Final answer:
To solve this problem, set up a system of equations and solve using substitution or elimination. The cost of a single burger is $4.00 and the cost of an order of French fries is $2.00.
Step-by-step explanation:
To solve this problem, we can set up a system of equations based on the information given. Let's define the cost of a burger as 'x' and the cost of an order of French fries as 'y'.
From the first scenario, we know that 4 burgers and 2 orders of French fries cost $20.00. This can be written as the equation 4x + 2y = 20.
From the second scenario, we know that 2 burgers and 3 orders of French fries cost $14.00. This can be written as the equation 2x + 3y = 14.
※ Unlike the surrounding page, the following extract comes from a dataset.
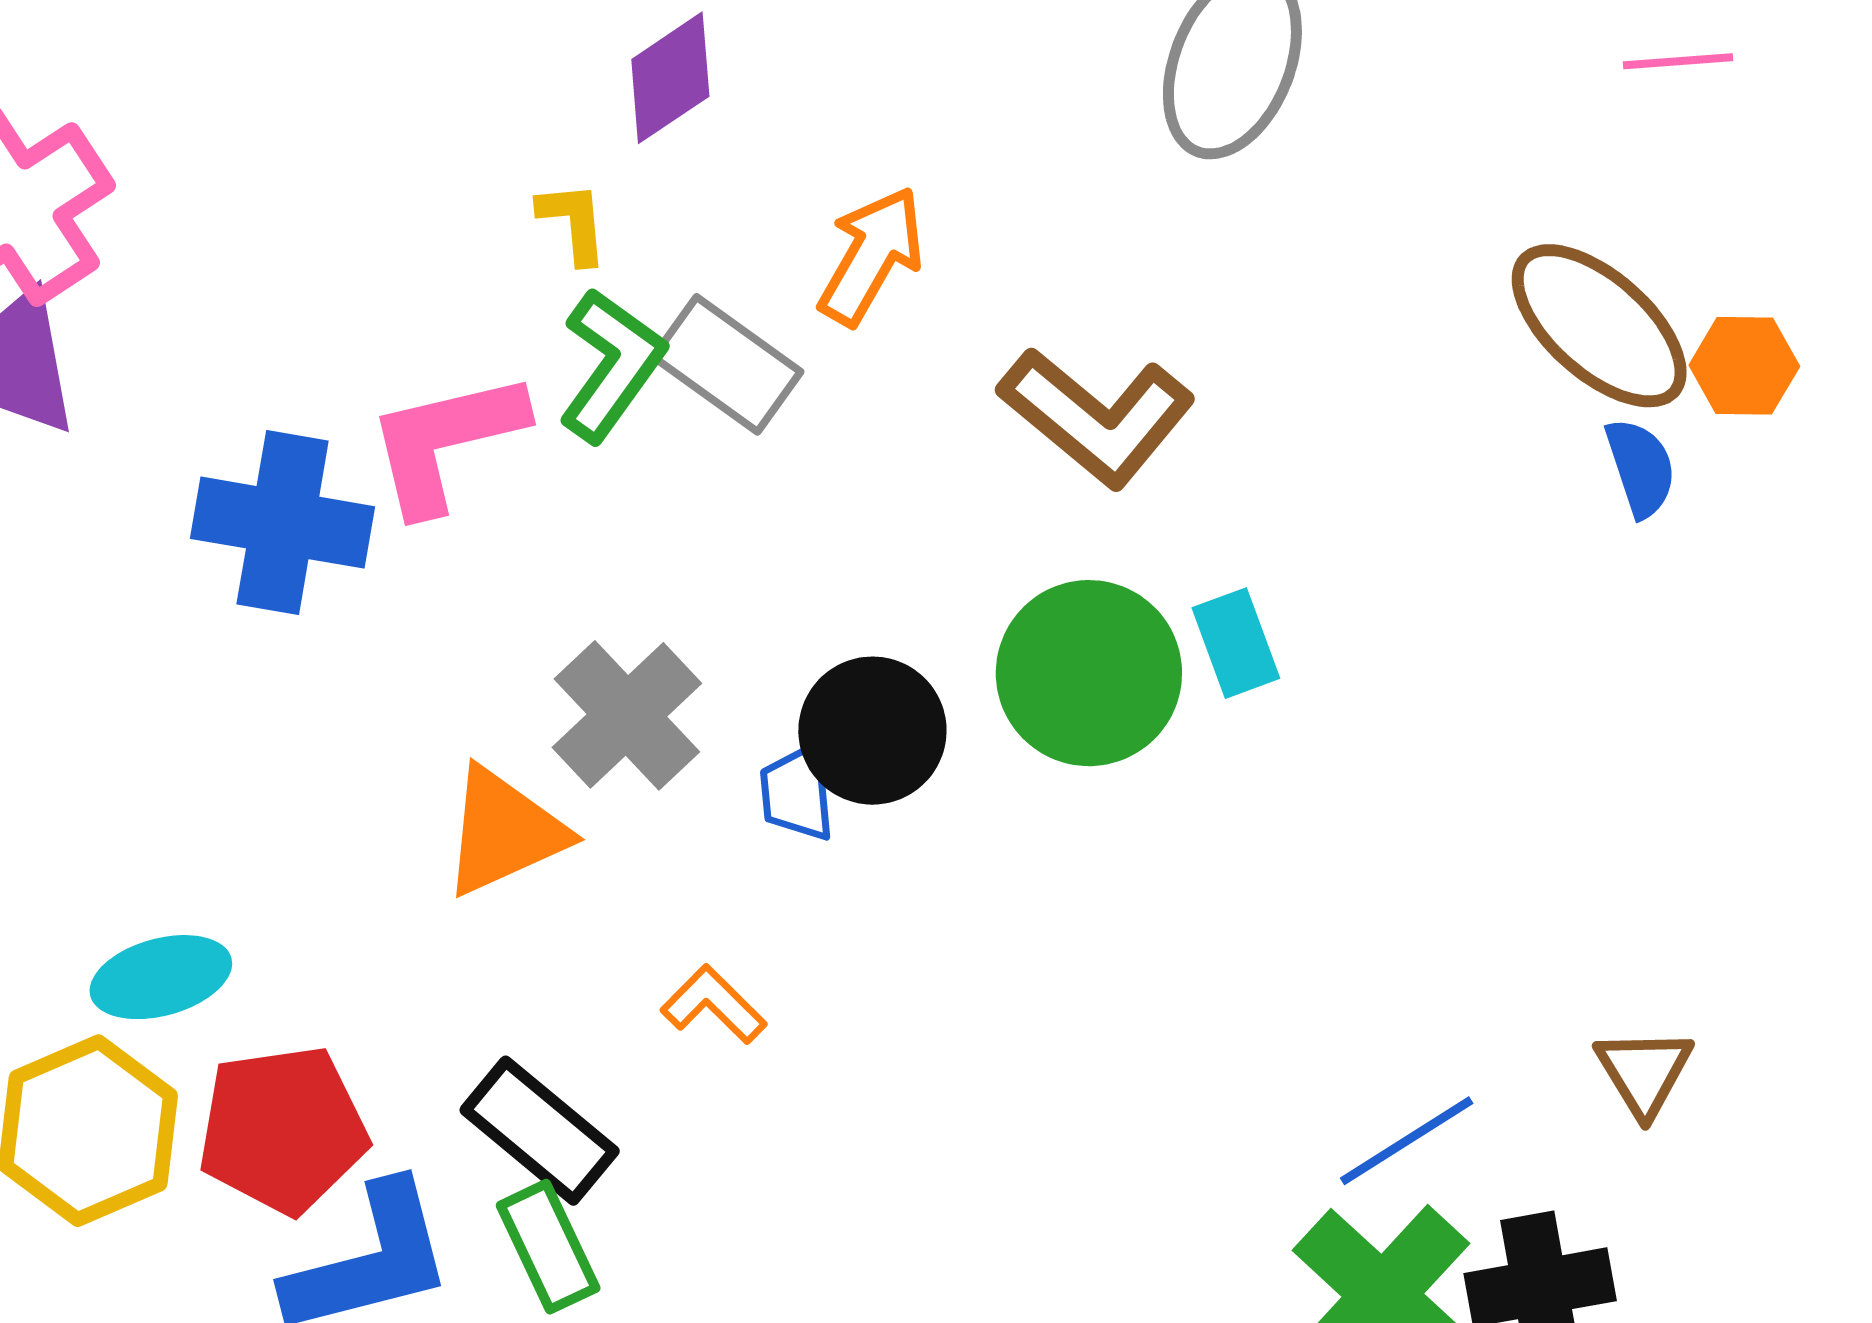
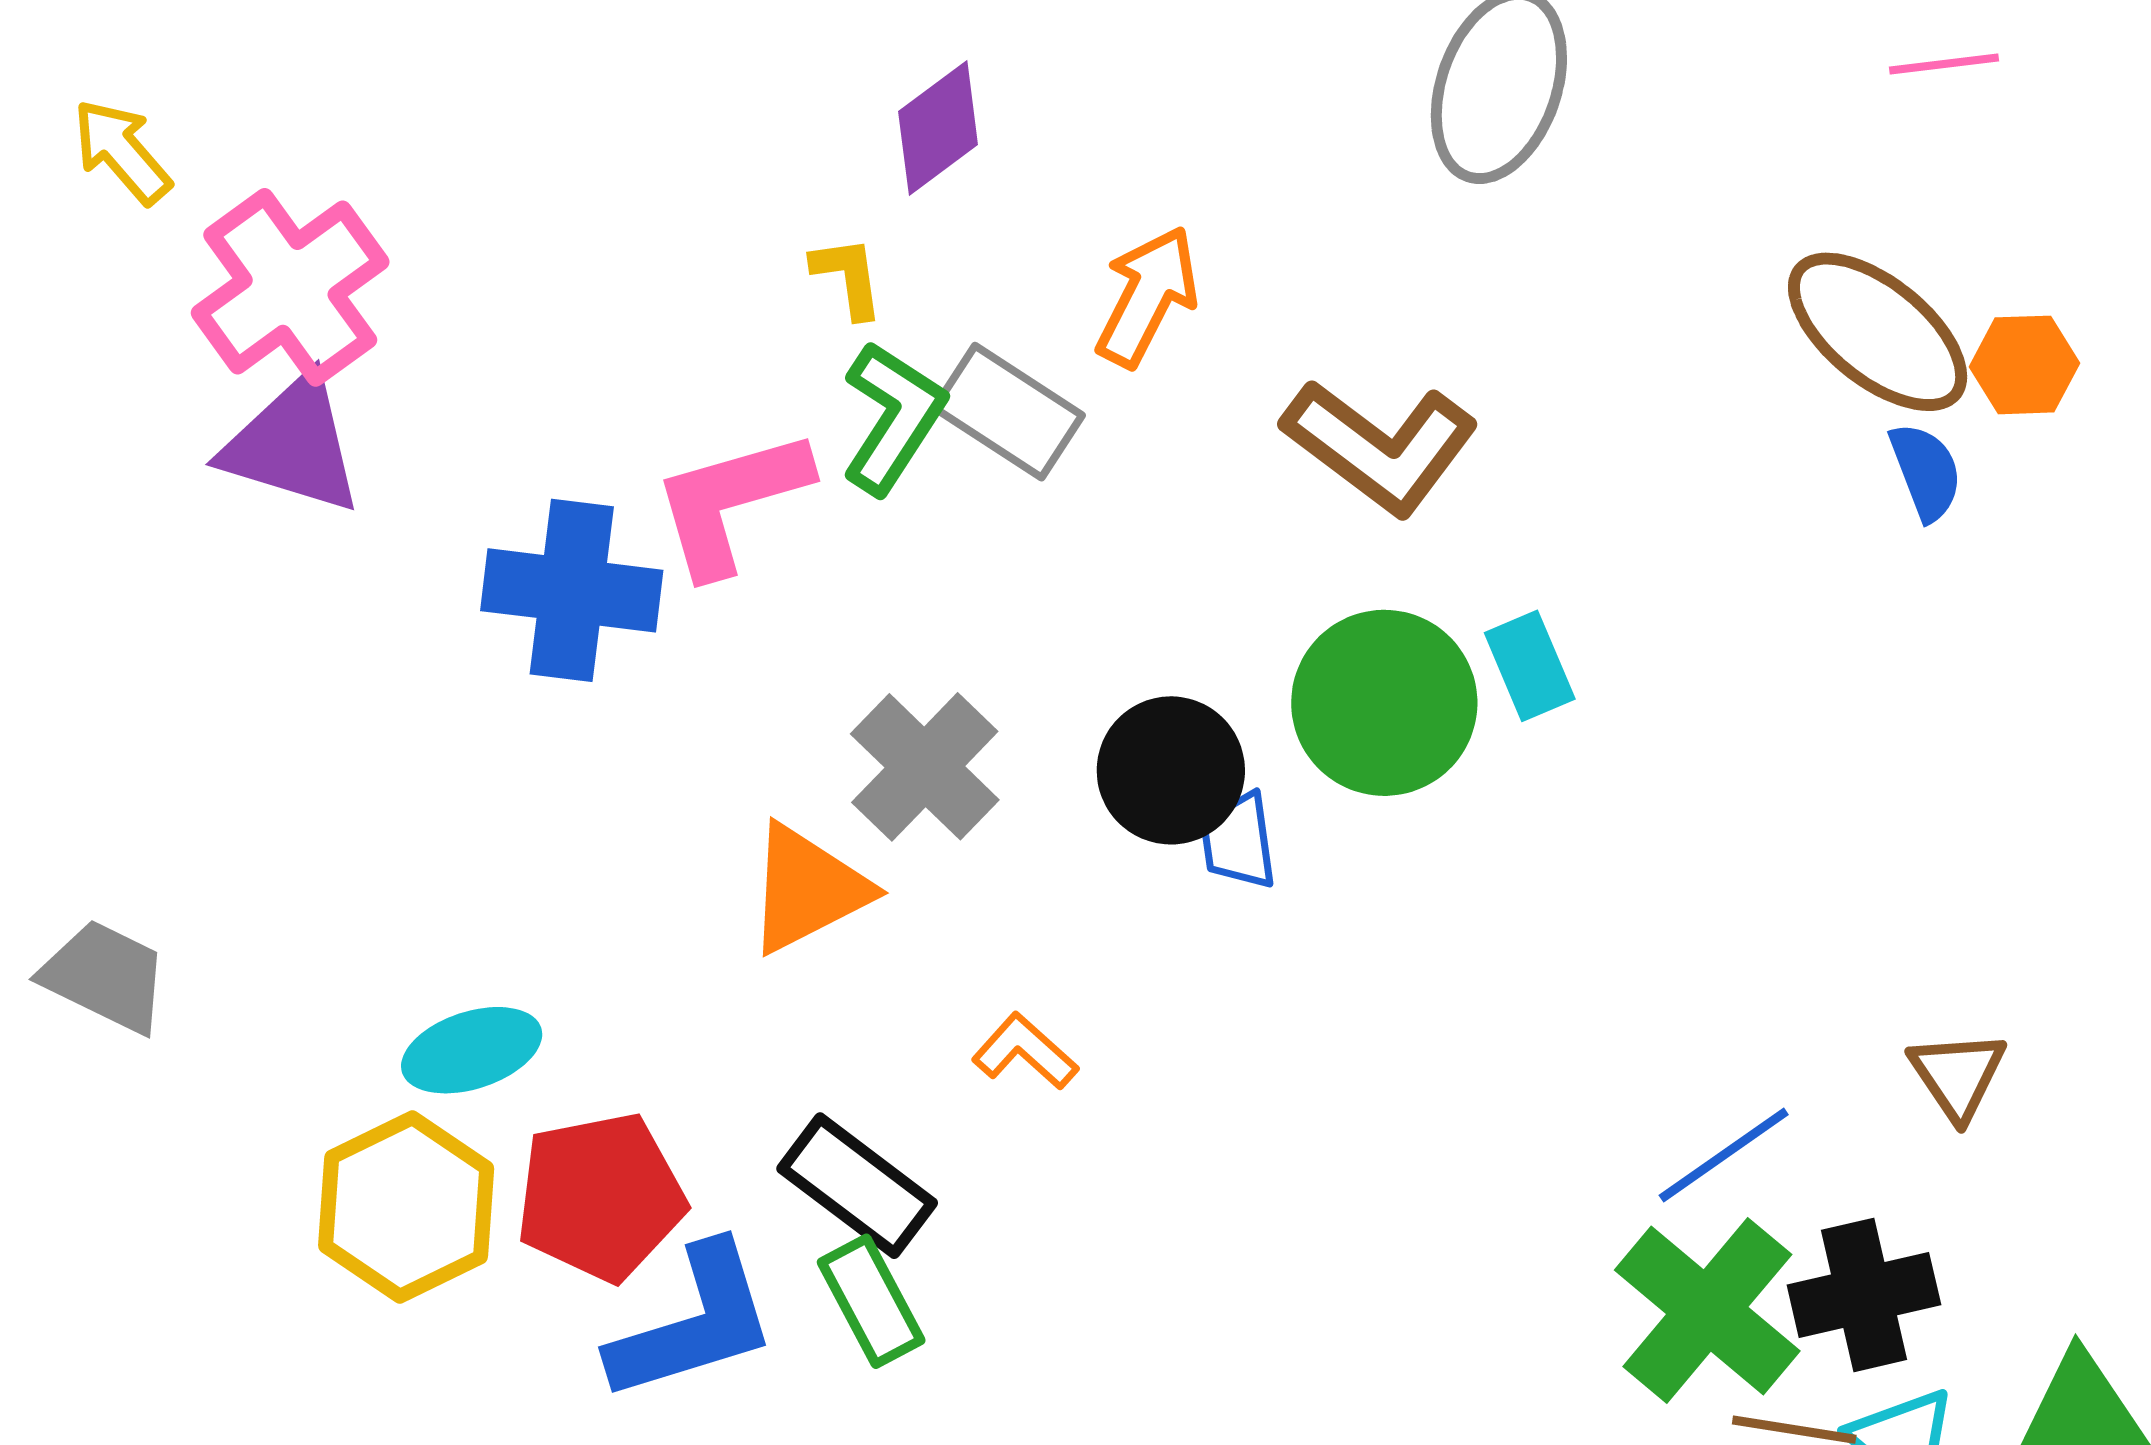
blue trapezoid: (797, 793) -> (1238, 841), moved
We now have a system of equations:
4x + 2y = 20
2x + 3y = 14
We can solve this system by using the method of substitution or elimination. Let's use the method of elimination:
Multiplying the first equation by 3, and the second equation by 2, we get:
12x + 6y = 60
4x + 6y = 28
Now, subtracting the second equation from the first equation, we eliminate 'y':
12x + 6y - (4x + 6y) = 60 - 28
8x = 32
Dividing both sides of the equation by 8, we find:
x = 4
Substituting the value of 'x' into the first equation, we can find the value of 'y':
4(4) + 2y = 20
16 + 2y = 20
Subtracting 16 from both sides of the equation, we find:
2y = 4
Dividing both sides of the equation by 2, we get:
y = 2
Therefore, the cost of a single burger is $4.00 and the cost of an order of French fries is $2.00.